"Wielding the Pen" presents a wide spectrum of
nineteenth-century American women's writings on the themes of
authorship and creativity. These works reflect the fears, desires,
and motivations of female authors, as well as the opportunities and
obstacles they encountered as professional writers.
Anne E. Boyd includes representative samples from a diverse
range of writers. These writings, some of which are reprinted here
for the first time, challenge prevailing notions about women and
authorship in the nineteenth century and shed light on the
relationship between women's lives as writers and their evolving
roles in the larger, male-dominated literary community.
Boyd uses these essays, letters, poetry, fiction, and reviews to
examine varied experiences of authorship.
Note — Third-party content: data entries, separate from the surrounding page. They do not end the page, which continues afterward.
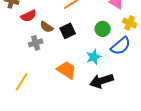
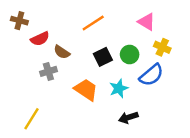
black square: (68, 31) -> (103, 57), moved
orange trapezoid: (67, 70) -> (86, 90), moved
black arrow: (102, 81) -> (128, 117), size x0.7

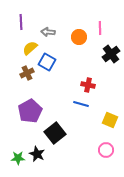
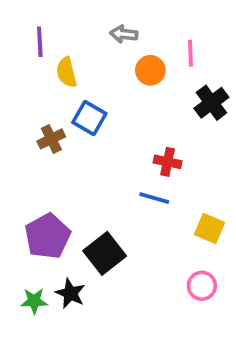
gray arrow: (48, 32) -> (124, 34), moved
yellow semicircle: (30, 48) -> (67, 72), moved, turned -63
purple pentagon: (30, 111) -> (47, 236), moved

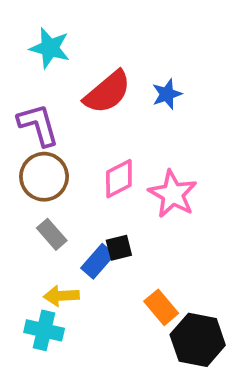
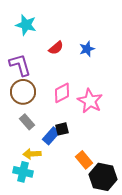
red semicircle: (107, 92) -> (56, 48), size x0.6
Here are the voices of
women writers speaking about the hardships and rewards of
authorship, responding to male critics, and encouraging and warning
young, aspiring writers who would join them in the ranks of
professional writing.
Boyd's introduction places the views of female writers on
authorship into historical perspective, and brief biographical and
critical sketches of each author and their work are also included.
The texts are presented chronologically and are indexed by author,
genre, theme, and region.
This anthology of primary materials--the words of American women
writers on the act of authorship and their participation in the
literary cultures of the nineteenth century-- offers revealing
insight into Hawthorne's "damned mob of scribbling women."